Have a question about this project? Sign up for a free GitHub account to open an issue and contact its maintainers and the community.

By clicking “Sign up for GitHub”, you agree to our terms of service and privacy statement. We’ll occasionally send you account related emails.

Already on GitHub?
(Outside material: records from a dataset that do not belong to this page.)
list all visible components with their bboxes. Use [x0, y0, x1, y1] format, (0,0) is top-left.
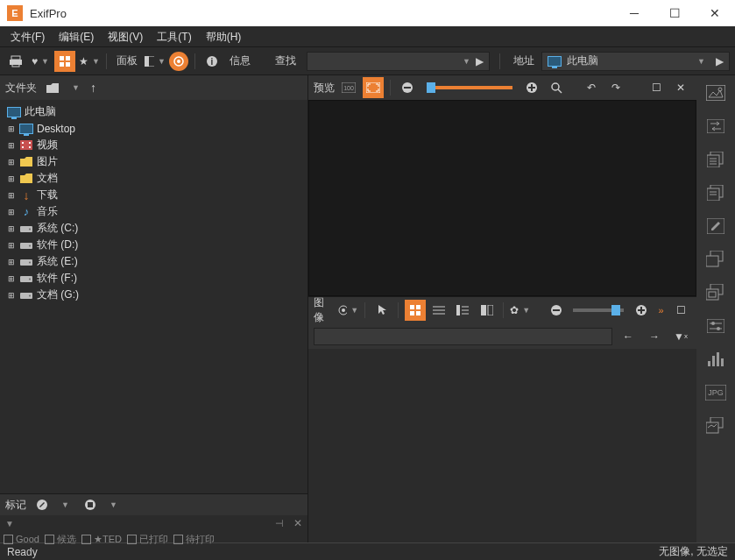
- tree-node[interactable]: ⊞Desktop: [0, 120, 307, 137]
- thumbnail-view-icon[interactable]: [405, 300, 425, 321]
- tree-node[interactable]: ⊞图片: [0, 153, 307, 170]
- image-filter-input[interactable]: [314, 328, 612, 345]
- tree-node[interactable]: ⊞文档 (G:): [0, 287, 307, 303]
- search-go-icon[interactable]: ▶: [476, 55, 484, 67]
- expand-icon[interactable]: ⊞: [7, 274, 16, 283]
- tree-node[interactable]: ⊞软件 (F:): [0, 270, 307, 287]
- up-arrow-icon[interactable]: ↑: [90, 81, 96, 95]
- tree-node-root[interactable]: 此电脑: [0, 103, 307, 120]
- address-dropdown-icon[interactable]: ▼: [697, 57, 705, 66]
- sliders-icon[interactable]: [703, 314, 729, 338]
- tag-filter-item[interactable]: 候选: [45, 533, 76, 546]
- menu-tools[interactable]: 工具(T): [150, 26, 198, 47]
- prev-icon[interactable]: ←: [618, 326, 639, 347]
- address-go-icon[interactable]: ▶: [716, 55, 724, 67]
- tag-save-icon[interactable]: [80, 494, 101, 515]
- maximize-preview-icon[interactable]: ☐: [646, 77, 667, 98]
- view-options-icon[interactable]: ▼: [337, 300, 358, 321]
- image-browser-area[interactable]: [308, 349, 696, 543]
- close-button[interactable]: ✕: [695, 0, 735, 26]
- tag-filter-item[interactable]: 待打印: [173, 533, 215, 546]
- filter-funnel-icon[interactable]: ▼x: [670, 326, 691, 347]
- expand-icon[interactable]: ⊞: [7, 141, 16, 150]
- star-dropdown[interactable]: ★▼: [79, 51, 100, 72]
- folder-tree[interactable]: 此电脑 ⊞Desktop⊞视频⊞图片⊞文档⊞↓下载⊞♪音乐⊞系统 (C:)⊞软件…: [0, 100, 307, 493]
- expand-icon[interactable]: ⊞: [7, 291, 16, 300]
- panel-toggle-icon[interactable]: ▼: [145, 51, 166, 72]
- edit-icon[interactable]: [703, 214, 729, 238]
- tag-dropdown-2-icon[interactable]: ▼: [110, 500, 117, 509]
- tree-node[interactable]: ⊞软件 (D:): [0, 237, 307, 253]
- tree-node[interactable]: ⊞文档: [0, 170, 307, 187]
- funnel-icon[interactable]: ▼: [5, 519, 14, 528]
- split-view-icon[interactable]: [477, 300, 497, 321]
- stack-2-icon[interactable]: [703, 280, 729, 305]
- settings-icon[interactable]: ✿▼: [510, 300, 530, 321]
- tag-edit-icon[interactable]: [32, 494, 53, 515]
- search-dropdown-icon[interactable]: ▼: [463, 57, 470, 66]
- zoom-slider[interactable]: [427, 86, 512, 89]
- zoom-in-icon[interactable]: [521, 77, 542, 98]
- search-input[interactable]: [307, 55, 459, 67]
- checkbox-icon[interactable]: [127, 535, 137, 544]
- preview-area[interactable]: [308, 100, 696, 296]
- checkbox-icon[interactable]: [173, 535, 183, 544]
- cursor-icon[interactable]: [371, 300, 392, 321]
- close-tags-icon[interactable]: ✕: [293, 517, 302, 529]
- tag-filter-item[interactable]: Good: [4, 534, 39, 544]
- search-input-box[interactable]: ▼ ▶: [307, 52, 490, 71]
- tree-node[interactable]: ⊞↓下载: [0, 187, 307, 203]
- tree-node[interactable]: ⊞视频: [0, 137, 307, 153]
- expand-icon[interactable]: ⊞: [7, 174, 16, 183]
- swap-icon[interactable]: [703, 114, 729, 138]
- zoom-out-icon[interactable]: [397, 77, 418, 98]
- expand-icon[interactable]: »: [659, 305, 664, 315]
- fit-icon[interactable]: [363, 77, 384, 98]
- magnify-icon[interactable]: [546, 77, 567, 98]
- minimize-button[interactable]: ─: [614, 0, 654, 26]
- rotate-left-icon[interactable]: ↶: [581, 77, 602, 98]
- expand-icon[interactable]: ⊞: [7, 158, 16, 167]
- folder-icon[interactable]: [42, 77, 63, 98]
- address-box[interactable]: 此电脑 ▼ ▶: [541, 52, 730, 71]
- pin-icon[interactable]: ⊣: [275, 518, 284, 529]
- close-preview-icon[interactable]: ✕: [670, 77, 691, 98]
- jpg-format-icon[interactable]: JPG: [703, 380, 729, 405]
- tree-node[interactable]: ⊞系统 (E:): [0, 253, 307, 270]
- thumb-zoom-in-icon[interactable]: [631, 300, 651, 321]
- menu-help[interactable]: 帮助(H): [199, 26, 249, 47]
- checkbox-icon[interactable]: [81, 535, 91, 544]
- expand-icon[interactable]: ⊞: [7, 191, 16, 200]
- menu-edit[interactable]: 编辑(E): [52, 26, 101, 47]
- print-icon[interactable]: [5, 51, 26, 72]
- tree-node[interactable]: ⊞系统 (C:): [0, 220, 307, 237]
- layers-icon[interactable]: [703, 414, 729, 438]
- checkbox-icon[interactable]: [4, 535, 13, 544]
- rotate-right-icon[interactable]: ↷: [605, 77, 626, 98]
- expand-icon[interactable]: ⊞: [7, 124, 16, 133]
- favorite-icon[interactable]: ♥▼: [30, 51, 51, 72]
- grid-view-icon[interactable]: [54, 51, 75, 72]
- histogram-icon[interactable]: [703, 347, 729, 372]
- maximize-button[interactable]: ☐: [654, 0, 695, 26]
- expand-icon[interactable]: ⊞: [7, 224, 16, 233]
- target-icon[interactable]: [169, 52, 188, 71]
- checkbox-icon[interactable]: [45, 535, 54, 544]
- copy-1-icon[interactable]: [703, 147, 729, 172]
- detail-view-icon[interactable]: [453, 300, 473, 321]
- expand-icon[interactable]: ⊞: [7, 258, 16, 266]
- copy-2-icon[interactable]: [703, 181, 729, 205]
- folder-dropdown-icon[interactable]: ▼: [72, 83, 80, 92]
- tree-node[interactable]: ⊞♪音乐: [0, 203, 307, 220]
- ratio-icon[interactable]: 100: [338, 77, 359, 98]
- expand-icon[interactable]: ⊞: [7, 208, 16, 216]
- tag-filter-item[interactable]: ★TED: [81, 534, 122, 545]
- tag-dropdown-1-icon[interactable]: ▼: [61, 500, 69, 509]
- menu-file[interactable]: 文件(F): [4, 26, 52, 47]
- next-icon[interactable]: →: [644, 326, 665, 347]
- image-panel-icon[interactable]: [703, 81, 729, 105]
- info-icon[interactable]: i: [201, 51, 223, 72]
- expand-icon[interactable]: ⊞: [7, 241, 16, 250]
- fullscreen-icon[interactable]: ☐: [671, 300, 691, 321]
- thumb-zoom-out-icon[interactable]: [546, 300, 566, 321]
Sign in to your account

Training Fails on Validation Sanity Check #5

Open
madhawav opened this issue Jul 10, 2020 · 1 comment
Open

Training Fails on Validation Sanity Check #5

madhawav opened this issue Jul 10, 2020 · 1 comment

Comments

@madhawav
Copy link
Contributor

Hi,
When I try to train on a new dataset, it fails with the following error.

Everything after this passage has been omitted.